• Items listed in a dataset:

——

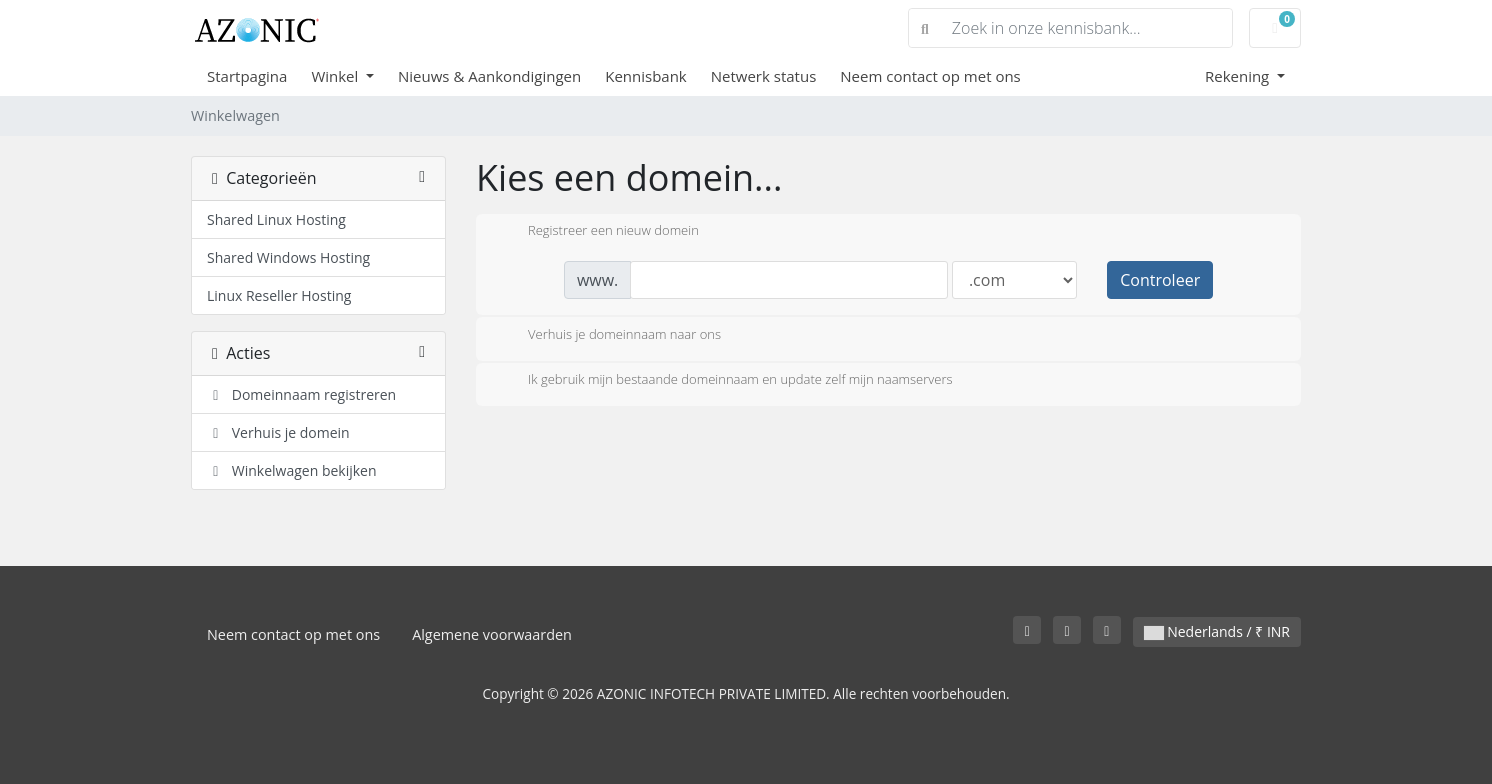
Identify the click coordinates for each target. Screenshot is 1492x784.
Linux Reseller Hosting (279, 295)
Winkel (336, 76)
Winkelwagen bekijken (292, 470)
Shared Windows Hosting (288, 257)
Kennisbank (646, 76)
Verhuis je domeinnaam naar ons (608, 336)
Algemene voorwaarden (492, 634)
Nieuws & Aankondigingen (489, 76)
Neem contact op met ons (930, 76)
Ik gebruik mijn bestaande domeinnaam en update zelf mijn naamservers (724, 381)
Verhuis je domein (278, 432)
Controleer (1160, 280)
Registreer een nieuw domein (597, 232)
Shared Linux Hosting (276, 219)
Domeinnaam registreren (301, 394)
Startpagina (247, 76)
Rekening (1239, 76)
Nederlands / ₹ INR (1217, 631)
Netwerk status (764, 76)
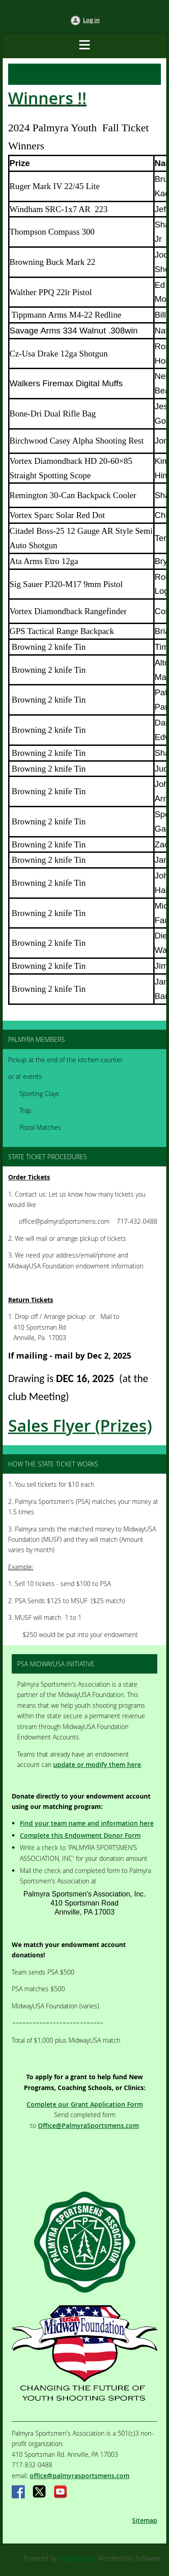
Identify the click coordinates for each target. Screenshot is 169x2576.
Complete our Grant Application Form (85, 2104)
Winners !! (47, 98)
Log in (91, 20)
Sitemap (144, 2520)
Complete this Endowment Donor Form (80, 1835)
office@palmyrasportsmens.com (79, 2475)
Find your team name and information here (87, 1823)
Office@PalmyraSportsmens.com (88, 2125)
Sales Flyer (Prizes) (80, 1426)
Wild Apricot (77, 2558)
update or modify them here (97, 1764)
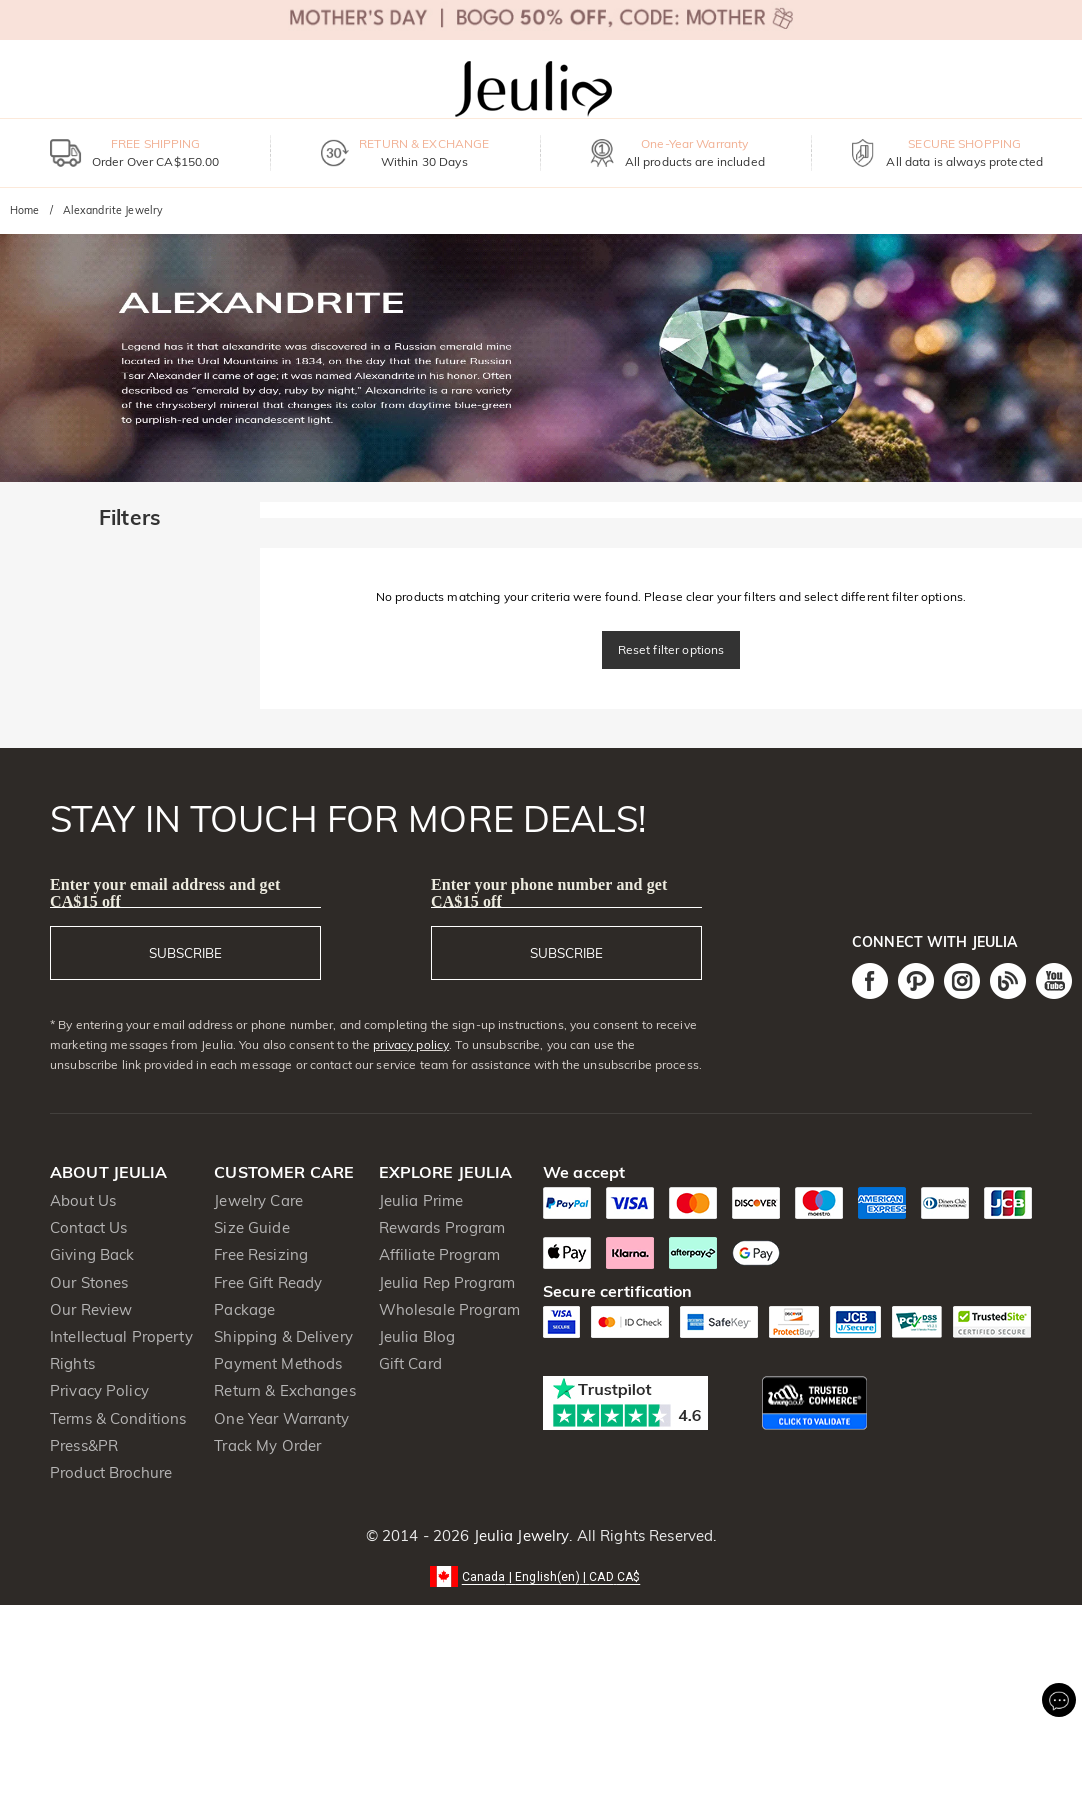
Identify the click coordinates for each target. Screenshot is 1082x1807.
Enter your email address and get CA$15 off (165, 893)
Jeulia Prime (421, 1200)
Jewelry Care (258, 1200)
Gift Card (410, 1363)
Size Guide (251, 1227)
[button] (541, 1575)
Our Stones (89, 1282)
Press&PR (84, 1445)
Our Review (91, 1309)
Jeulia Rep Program (447, 1282)
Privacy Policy (99, 1390)
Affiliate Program (439, 1254)
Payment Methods (278, 1363)
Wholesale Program (449, 1309)
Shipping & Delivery (283, 1336)
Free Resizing (261, 1254)
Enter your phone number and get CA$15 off (549, 893)
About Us (83, 1200)
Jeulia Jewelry (519, 1535)
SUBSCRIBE (185, 953)
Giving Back (92, 1254)
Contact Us (88, 1227)
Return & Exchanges (284, 1390)
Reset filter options (671, 649)
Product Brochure (111, 1472)
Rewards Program (442, 1227)
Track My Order (267, 1445)
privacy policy (411, 1044)
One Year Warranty (281, 1418)
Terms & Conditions (118, 1418)
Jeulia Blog (417, 1336)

——

• WHAT IS BEING ASKED: The word to find is "Screenshot". Copy every line of the records that holds it.

• THE COMPLETED TASK:
Identify the click coordinates for each target. Screenshot is 1492x784.
Identify the click coordinates for each target. Screenshot is 169x2576.
Identify the click coordinates for each target. Screenshot is 1082x1807.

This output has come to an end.